As most things do these days – small everyday things become life lessons to me. Maybe I am just more in tune to hearing the messages being continually sent down, or maybe they truly are coming in greater numbers right now, but either way, I find it amazing that a simple trip to the pool can refresh me on multiple levels.
First up – the surface level… It was a blazing 98 degrees today. It was 90 by 11:30 so we headed to the neighborhood pool to take a dip. Our air conditioner was trapped in the back of the garage by all the items slated for the garage sale. We were dying! To my defense when I began going through things i was wearing two sweatshirts and still freezing – so an air conditioner just didn’t register on my radar.
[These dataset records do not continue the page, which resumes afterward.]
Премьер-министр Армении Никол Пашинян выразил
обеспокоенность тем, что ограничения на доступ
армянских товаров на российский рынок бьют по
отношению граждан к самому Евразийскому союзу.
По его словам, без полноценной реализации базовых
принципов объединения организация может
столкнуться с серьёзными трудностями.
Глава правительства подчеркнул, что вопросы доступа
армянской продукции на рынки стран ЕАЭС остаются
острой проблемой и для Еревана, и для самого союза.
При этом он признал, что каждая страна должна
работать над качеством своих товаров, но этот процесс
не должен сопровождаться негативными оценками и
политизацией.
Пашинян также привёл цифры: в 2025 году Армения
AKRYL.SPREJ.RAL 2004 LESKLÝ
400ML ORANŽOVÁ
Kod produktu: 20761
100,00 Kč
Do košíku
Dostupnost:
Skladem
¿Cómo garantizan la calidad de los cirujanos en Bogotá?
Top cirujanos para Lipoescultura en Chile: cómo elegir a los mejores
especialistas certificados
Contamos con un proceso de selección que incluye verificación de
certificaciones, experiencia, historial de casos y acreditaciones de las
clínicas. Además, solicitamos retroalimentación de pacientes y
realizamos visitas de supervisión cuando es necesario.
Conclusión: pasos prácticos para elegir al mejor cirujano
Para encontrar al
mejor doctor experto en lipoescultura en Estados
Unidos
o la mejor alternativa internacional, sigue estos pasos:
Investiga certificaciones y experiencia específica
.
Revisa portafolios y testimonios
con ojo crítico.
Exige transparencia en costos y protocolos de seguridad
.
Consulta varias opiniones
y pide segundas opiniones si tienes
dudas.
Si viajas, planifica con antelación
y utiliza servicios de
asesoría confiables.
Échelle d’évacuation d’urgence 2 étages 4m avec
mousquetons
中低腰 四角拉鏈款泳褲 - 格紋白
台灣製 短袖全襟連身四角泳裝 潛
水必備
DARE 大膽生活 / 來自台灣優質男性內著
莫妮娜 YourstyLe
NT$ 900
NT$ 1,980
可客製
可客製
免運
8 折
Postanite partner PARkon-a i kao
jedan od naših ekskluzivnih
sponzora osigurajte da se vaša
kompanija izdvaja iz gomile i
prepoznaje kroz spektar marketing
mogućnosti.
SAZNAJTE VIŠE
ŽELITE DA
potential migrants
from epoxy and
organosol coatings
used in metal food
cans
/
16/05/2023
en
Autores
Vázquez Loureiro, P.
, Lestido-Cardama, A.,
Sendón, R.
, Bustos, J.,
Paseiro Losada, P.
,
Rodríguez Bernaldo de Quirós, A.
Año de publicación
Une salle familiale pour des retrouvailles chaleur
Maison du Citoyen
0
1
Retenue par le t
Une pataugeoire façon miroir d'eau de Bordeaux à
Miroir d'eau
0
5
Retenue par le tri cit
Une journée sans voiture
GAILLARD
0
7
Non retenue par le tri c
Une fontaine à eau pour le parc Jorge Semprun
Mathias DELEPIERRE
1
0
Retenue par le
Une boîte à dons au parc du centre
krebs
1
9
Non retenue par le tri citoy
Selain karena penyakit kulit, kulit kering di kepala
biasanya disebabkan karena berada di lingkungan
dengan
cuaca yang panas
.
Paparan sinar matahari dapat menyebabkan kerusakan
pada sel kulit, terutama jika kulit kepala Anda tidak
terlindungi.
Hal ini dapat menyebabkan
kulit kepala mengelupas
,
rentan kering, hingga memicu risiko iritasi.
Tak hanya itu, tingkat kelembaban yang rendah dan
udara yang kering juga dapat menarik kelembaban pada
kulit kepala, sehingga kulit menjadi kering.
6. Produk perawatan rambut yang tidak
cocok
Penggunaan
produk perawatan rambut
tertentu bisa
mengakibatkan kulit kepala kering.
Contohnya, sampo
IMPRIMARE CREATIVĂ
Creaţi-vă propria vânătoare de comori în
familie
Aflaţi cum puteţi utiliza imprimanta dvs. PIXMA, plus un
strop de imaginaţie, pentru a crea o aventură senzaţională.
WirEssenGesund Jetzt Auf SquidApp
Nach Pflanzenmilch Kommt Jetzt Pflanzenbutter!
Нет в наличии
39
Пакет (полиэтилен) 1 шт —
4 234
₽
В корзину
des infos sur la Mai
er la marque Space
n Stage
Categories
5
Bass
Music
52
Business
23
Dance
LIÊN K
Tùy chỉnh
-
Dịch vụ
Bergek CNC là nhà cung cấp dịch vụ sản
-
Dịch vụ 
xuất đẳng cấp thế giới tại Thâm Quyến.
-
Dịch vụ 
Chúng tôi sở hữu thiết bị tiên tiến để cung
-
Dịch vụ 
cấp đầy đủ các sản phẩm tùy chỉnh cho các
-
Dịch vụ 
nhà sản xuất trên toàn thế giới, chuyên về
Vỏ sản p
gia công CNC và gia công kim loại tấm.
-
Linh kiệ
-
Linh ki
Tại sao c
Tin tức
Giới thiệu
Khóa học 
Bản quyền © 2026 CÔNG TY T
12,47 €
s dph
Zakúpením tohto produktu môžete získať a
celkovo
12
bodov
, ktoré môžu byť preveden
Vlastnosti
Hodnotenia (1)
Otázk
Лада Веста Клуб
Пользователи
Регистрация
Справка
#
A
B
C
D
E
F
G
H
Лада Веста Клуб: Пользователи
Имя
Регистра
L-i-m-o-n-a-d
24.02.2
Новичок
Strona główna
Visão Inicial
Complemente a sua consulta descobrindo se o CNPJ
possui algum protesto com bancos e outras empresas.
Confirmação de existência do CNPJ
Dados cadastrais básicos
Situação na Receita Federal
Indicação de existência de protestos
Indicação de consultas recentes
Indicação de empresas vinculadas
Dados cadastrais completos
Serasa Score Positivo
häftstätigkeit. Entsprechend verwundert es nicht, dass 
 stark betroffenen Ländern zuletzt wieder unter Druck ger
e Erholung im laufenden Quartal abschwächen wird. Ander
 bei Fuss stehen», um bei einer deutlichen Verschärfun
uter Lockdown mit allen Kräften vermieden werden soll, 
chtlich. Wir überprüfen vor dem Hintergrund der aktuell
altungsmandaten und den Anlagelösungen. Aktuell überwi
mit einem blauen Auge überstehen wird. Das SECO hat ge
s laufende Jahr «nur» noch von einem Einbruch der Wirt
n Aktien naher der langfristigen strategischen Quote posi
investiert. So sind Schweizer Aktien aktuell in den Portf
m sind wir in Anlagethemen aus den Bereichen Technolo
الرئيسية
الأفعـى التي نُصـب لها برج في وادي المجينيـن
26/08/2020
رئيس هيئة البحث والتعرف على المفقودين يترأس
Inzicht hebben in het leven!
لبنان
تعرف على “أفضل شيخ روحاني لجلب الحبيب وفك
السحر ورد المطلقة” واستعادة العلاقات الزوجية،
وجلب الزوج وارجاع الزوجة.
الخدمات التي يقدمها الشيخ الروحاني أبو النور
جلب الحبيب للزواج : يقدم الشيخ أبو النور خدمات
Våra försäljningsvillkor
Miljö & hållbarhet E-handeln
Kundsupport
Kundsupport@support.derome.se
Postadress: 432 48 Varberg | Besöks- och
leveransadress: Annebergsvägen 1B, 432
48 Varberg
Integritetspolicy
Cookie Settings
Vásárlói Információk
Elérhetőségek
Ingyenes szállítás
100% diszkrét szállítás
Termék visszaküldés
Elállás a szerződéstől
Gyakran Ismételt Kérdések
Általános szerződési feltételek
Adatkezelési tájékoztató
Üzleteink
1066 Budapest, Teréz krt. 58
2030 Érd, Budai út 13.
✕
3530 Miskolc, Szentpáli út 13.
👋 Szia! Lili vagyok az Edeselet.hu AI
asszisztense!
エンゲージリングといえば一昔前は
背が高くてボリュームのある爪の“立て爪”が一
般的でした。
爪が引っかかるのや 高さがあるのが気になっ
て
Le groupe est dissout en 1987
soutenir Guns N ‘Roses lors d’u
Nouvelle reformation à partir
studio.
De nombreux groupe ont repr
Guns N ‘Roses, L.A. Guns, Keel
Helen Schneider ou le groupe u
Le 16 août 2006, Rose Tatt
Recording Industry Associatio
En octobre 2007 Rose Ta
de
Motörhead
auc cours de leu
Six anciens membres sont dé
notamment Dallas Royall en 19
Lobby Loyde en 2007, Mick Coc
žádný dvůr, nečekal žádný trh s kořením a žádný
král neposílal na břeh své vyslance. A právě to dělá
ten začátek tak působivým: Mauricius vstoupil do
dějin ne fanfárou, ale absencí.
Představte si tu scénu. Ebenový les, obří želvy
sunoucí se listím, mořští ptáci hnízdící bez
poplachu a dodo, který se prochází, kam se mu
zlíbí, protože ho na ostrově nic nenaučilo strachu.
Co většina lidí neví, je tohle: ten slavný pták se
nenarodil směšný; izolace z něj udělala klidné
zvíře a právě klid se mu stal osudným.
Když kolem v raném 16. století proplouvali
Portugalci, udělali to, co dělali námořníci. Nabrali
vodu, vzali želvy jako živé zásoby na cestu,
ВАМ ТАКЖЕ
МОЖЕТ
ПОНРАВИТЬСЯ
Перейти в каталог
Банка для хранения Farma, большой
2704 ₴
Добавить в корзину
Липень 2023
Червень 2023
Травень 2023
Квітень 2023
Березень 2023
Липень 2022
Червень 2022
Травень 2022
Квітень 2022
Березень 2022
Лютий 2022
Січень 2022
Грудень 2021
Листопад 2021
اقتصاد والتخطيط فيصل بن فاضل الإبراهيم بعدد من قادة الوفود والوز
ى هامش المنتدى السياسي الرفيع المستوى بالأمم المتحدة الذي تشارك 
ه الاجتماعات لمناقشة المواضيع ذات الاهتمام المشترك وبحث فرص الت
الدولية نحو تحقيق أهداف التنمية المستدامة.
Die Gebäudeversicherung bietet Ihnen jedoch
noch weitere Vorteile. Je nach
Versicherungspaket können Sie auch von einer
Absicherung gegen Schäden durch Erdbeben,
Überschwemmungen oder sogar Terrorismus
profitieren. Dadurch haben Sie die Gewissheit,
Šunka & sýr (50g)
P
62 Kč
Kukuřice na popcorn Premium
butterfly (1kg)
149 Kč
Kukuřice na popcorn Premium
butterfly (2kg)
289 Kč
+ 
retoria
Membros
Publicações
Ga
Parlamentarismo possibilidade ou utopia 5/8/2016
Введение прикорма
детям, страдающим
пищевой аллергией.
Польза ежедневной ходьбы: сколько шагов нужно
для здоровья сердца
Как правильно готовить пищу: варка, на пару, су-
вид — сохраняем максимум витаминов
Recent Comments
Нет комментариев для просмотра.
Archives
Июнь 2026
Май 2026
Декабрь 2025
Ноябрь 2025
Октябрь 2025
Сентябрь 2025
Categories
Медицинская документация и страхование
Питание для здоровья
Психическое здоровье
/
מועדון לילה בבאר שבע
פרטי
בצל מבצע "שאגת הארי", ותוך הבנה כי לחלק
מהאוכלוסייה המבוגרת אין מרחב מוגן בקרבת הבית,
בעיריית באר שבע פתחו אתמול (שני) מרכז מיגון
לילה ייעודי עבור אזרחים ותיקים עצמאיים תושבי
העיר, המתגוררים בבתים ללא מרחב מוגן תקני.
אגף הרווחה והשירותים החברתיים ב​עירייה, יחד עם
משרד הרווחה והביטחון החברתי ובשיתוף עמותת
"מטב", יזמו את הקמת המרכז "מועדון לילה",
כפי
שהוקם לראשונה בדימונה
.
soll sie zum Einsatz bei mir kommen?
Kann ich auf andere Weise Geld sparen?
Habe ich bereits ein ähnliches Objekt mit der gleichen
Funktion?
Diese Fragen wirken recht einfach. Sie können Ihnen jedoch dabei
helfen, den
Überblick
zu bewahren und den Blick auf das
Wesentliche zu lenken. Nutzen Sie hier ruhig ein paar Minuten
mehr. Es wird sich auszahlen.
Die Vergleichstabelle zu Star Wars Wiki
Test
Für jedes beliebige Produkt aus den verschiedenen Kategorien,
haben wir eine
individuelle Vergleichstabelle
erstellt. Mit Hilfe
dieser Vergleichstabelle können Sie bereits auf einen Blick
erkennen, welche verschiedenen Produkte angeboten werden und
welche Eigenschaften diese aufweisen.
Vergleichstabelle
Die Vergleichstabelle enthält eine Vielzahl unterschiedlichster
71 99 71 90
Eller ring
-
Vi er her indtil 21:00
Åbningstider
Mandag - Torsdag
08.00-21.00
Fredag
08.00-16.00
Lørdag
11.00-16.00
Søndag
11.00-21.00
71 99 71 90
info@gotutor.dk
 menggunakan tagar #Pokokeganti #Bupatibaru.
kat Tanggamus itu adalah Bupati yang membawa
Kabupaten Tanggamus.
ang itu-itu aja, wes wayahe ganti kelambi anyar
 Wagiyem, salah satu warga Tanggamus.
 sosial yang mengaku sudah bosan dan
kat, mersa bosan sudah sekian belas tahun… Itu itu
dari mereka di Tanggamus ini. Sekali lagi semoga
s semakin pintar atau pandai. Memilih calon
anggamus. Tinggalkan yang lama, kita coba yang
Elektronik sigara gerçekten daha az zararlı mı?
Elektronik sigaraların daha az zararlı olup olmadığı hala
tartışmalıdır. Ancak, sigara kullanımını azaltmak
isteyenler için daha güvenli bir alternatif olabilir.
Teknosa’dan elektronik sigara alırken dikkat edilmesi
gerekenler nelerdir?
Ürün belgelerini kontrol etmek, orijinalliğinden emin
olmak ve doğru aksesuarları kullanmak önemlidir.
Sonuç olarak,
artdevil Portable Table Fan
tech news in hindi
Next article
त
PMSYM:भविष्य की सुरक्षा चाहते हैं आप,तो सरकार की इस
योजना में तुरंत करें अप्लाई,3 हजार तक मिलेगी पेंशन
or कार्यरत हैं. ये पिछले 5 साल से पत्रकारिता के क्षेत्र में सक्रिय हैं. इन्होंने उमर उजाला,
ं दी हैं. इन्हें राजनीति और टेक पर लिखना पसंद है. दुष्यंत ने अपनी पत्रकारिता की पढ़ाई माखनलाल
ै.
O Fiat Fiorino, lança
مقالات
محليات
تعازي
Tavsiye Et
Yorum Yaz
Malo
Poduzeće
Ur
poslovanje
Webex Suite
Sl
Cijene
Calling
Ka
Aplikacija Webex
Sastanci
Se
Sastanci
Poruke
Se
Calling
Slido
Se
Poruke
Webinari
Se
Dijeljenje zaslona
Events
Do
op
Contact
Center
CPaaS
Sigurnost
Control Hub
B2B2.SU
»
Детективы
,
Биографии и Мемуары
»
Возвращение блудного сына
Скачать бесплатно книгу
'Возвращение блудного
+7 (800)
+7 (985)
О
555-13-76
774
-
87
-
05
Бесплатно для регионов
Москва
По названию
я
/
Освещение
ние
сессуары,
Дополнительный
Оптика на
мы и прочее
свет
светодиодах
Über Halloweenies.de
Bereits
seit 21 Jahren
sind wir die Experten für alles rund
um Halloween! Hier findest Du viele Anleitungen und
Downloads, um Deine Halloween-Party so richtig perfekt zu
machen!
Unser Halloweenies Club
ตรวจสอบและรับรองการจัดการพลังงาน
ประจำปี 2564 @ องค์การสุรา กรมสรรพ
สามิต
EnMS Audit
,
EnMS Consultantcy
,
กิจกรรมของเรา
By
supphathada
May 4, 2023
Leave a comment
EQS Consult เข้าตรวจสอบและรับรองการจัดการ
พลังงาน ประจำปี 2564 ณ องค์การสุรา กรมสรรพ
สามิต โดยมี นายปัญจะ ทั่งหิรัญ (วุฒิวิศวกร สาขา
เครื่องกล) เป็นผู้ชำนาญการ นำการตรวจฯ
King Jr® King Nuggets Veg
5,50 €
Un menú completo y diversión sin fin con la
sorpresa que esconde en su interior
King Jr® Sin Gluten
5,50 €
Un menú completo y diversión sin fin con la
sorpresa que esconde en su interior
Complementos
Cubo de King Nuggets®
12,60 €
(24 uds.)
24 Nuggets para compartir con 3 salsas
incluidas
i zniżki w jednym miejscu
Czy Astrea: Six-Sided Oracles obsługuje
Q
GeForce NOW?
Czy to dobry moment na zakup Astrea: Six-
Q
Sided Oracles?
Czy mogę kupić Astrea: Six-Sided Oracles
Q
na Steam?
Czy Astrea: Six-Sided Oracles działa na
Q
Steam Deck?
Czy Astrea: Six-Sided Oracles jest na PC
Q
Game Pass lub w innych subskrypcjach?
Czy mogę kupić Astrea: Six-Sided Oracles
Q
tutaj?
This was just a few weeks back, so it’s fair to say it wasnt ALL my fault we are currently and constantly dripping with sweat.
Anyway, I digress… a dip in the pool. I have a wonderful habit of bringing a novel with me to the pool and sitting out and watching the kids romp in the waves made by the hot masses that collect together each summer under the hot rays. I take occasional dips, swim a bit, and then get out to repeat the read/dip routine. Today? TOO hot – so I did the dip part straight away. The kids are now official fish and swim in the deep end constantly. They have grown so tall that the deep end is now something they can touch in. Drake is not quite as tall yet – and has a hand-me-down life vest that he loves to wear. He straps himself in and joins his sisters and loves every minute.
Today I joined them and we had a ball. Drake came to me and gently held ME in an embrace and said , “Dance with me Mommy,” in an all too grown up voice – and together we rocked and shimmied to the overhead music piped through the outdoor speakers. We really boogied and he held my hand and put his arm around my back. His face had a glow and he seemed to grow by years. The water kept him floating at shoulder level with me and he easily dance to the music and rolled with the waves with no problem. He was my height. Outside the water this still 7 (though nearly 8 ) year old boy would never be able to look into my eyes and whisper into my ear as we danced. It was a moment now frozen in time I will treasure forever.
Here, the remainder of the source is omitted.